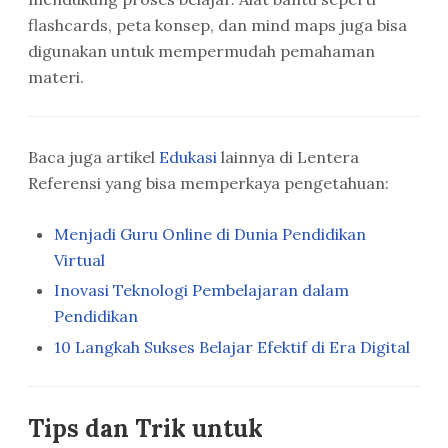
flashcards, peta konsep, dan mind maps juga bisa
digunakan untuk mempermudah pemahaman
materi.
Baca juga artikel
Edukasi
lainnya di Lentera
Referensi yang bisa memperkaya pengetahuan:
Menjadi Guru Online di Dunia Pendidikan
Virtual
Inovasi Teknologi Pembelajaran dalam
Pendidikan
10 Langkah Sukses Belajar Efektif di Era Digital
Tips dan Trik untuk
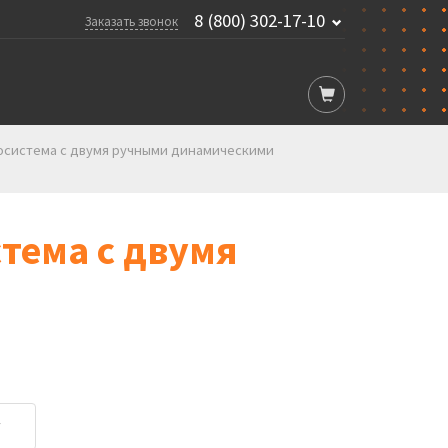
8 (800) 302-17-10
Заказать звонок
адиосистема с двумя ручными динамическими
стема с двумя
у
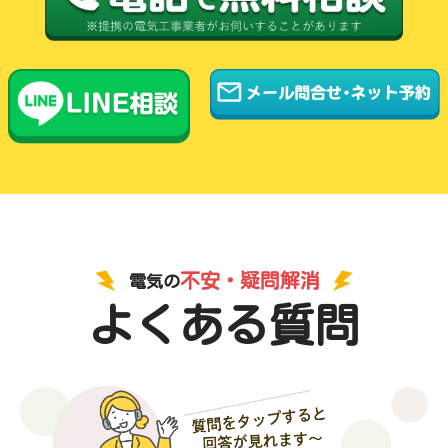
不安・疑問解消
電気の
よくある質問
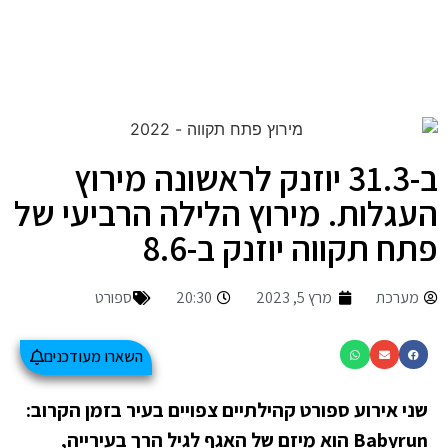
ב-31.3 יוזנק לראשונה מירוץ
העגלות. מירוץ הלילה הרביעי של
פתח תקווה יוזנק ב-8.6
מערכת
מרץ 5, 2023
20:30
ספורט
השארו מעודכנים
שני אירוע ספורט קהילתיים צפויים בעיר בזמן הקרוב:
Babyrun הוא מיזם של האגף לגיל הרך בעירייה,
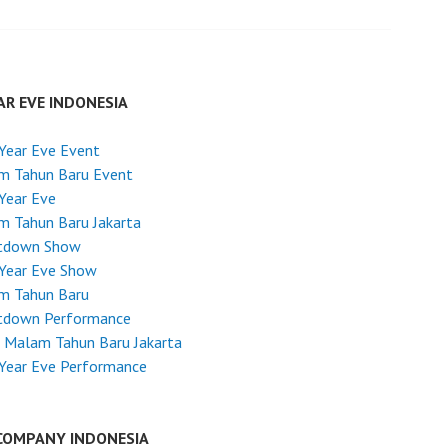
AR EVE INDONESIA
Year Eve Event
m Tahun Baru Event
Year Eve
m Tahun Baru Jakarta
tdown Show
Year Eve Show
m Tahun Baru
tdown Performance
 Malam Tahun Baru Jakarta
Year Eve Performance
COMPANY INDONESIA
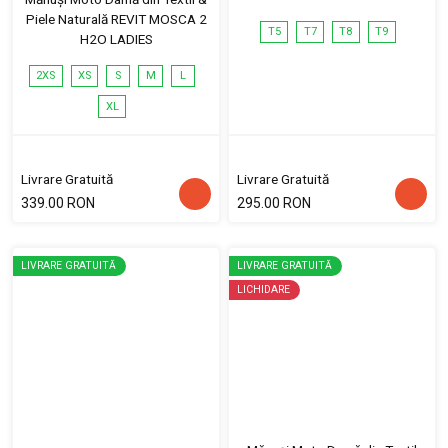
Piele Naturală REVIT MOSCA 2
T5
T7
T8
T9
H2O LADIES
2XS
XS
S
M
L
XL
Livrare Gratuită
Livrare Gratuită
339.00 RON
295.00 RON
LIVRARE GRATUITĂ
LIVRARE GRATUITĂ
LICHIDARE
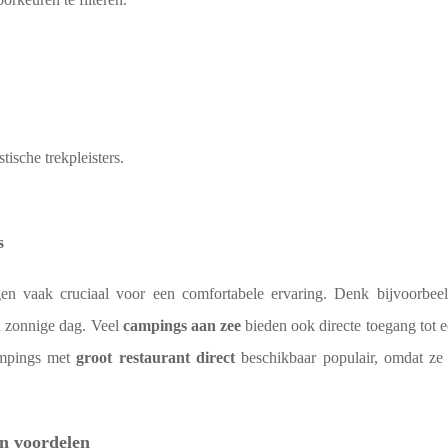
tische trekpleisters.
s
gen vaak cruciaal voor een comfortabele ervaring. Denk bijvoorbee
en zonnige dag. Veel
campings aan zee
bieden ook directe toegang tot 
ampings met
groot restaurant direct
beschikbaar populair, omdat ze
n voordelen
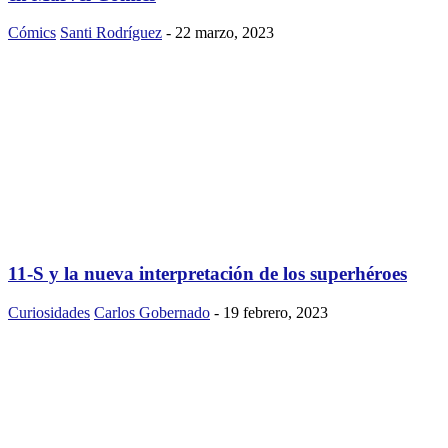
Cómics
Santi Rodríguez
-
22 marzo, 2023
11-S y la nueva interpretación de los superhéroes
Curiosidades
Carlos Gobernado
-
19 febrero, 2023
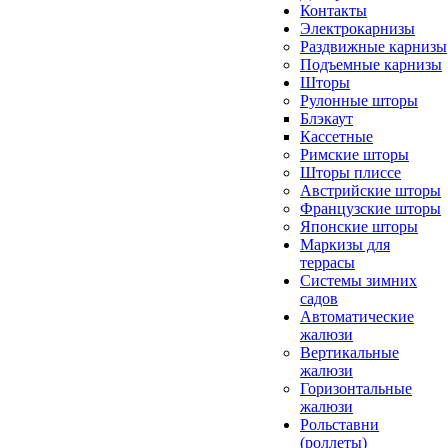
Контакты
Электрокарнизы
Раздвижные карнизы
Подъемные карнизы
Шторы
Рулонные шторы
Блэкаут
Кассетные
Римские шторы
Шторы плиссе
Австрийские шторы
Французские шторы
Японские шторы
Маркизы для
террасы
Системы зимних
садов
Автоматические
жалюзи
Вертикальные
жалюзи
Горизонтальные
жалюзи
Рольставни
(роллеты)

::::::::::

Assigned task:
Your answer should consist of the lines of the listing that contain "ספורט", copied as they stand.

Result of this exercise:
ספורט
שני אירוע ספורט קהילתיים צפויים בעיר בזמן הקרוב:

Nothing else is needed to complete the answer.